Título: Escolha entre a vida e a morte
Autor: Maria Clara L. Bingemer
Fonte: Jornal do Brasil, 17/10/2005, Outras Opiniões, p. A15

A palavra ''referendo'' exprime um direito que têm os cidadãos de se pronunciar diretamente a respeito de questões de interesse geral da vida da nação. Trata-se, em suma, de um procedimento jurídico pelo qual se submetem ao voto popular leis ou atos administrativos cuja ratificação pelo povo se propõe.

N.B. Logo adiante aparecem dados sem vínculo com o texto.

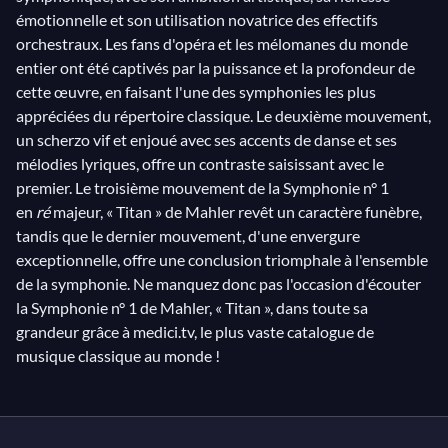
émotionnelle et son utilisation novatrice des effectifs
orchestraux. Les fans d'opéra et les mélomanes du monde
entier ont été captivés par la puissance et la profondeur de
cette œuvre, en faisant l'une des symphonies les plus
appréciées du répertoire classique. Le deuxième mouvement,
un scherzo vif et enjoué avec ses accents de danse et ses
mélodies lyriques, offre un contraste saisissant avec le
premier. Le troisième mouvement de la Symphonie n° 1
en
ré
majeur, « Titan » de Mahler revêt un caractère funèbre,
tandis que le dernier mouvement, d'une envergure
exceptionnelle, offre une conclusion triomphale à l'ensemble
de la symphonie. Ne manquez donc pas l'occasion d'écouter
la Symphonie n° 1 de Mahler, « Titan », dans toute sa
grandeur grâce à medici.tv, le plus vaste catalogue de
musique classique au monde !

O referendo do dia 23 de outubro, que se aproxima e já está batendo à nossa porta, refere-se apenas a um artigo do Estatuto do Desarmamento (lei 10.826), sobre a comercialização das armas de fogo e munição. Neste referendo, a população brasileira deverá responder à seguinte pergunta: ''O comércio de armas de fogo deve ser proibido no Brasil?''

Diante de si, o eleitor terá duas opções: a primeira, que diz NÃO. E dizendo não afirma que é favorável a que permaneça a permissão para os cidadãos brasileiros adquirirem, venderem, possuírem, portarem e usarem armas de fogo no seu dia-a-dia. A segunda opção diz SIM e representará a aprovação da lei na íntegra. Se ganhar o SIM, o TSE deverá colocar em vigor a proibição do uso de armas de fogo imediatamente.

Ao vermos o dia de tão grave decisão aproximar-se, impossível não recordarmos um trecho tão grave como belo do Livro do Deuteronômio. O capítulo 30 deste Livro pode inspirar-nos quando nos preparamos para tão importante escolha. O contexto é como segue: o povo de Israel, após a libertação do cativeiro, após a longa peregrinação pelo deserto, arde de desejo de entrar na terra prometida. E vai ouvir do próprio Deus as condições para que possa finalmente desfrutar da paz, da justiça e de todos os frutos maduros que a liberdade proporciona.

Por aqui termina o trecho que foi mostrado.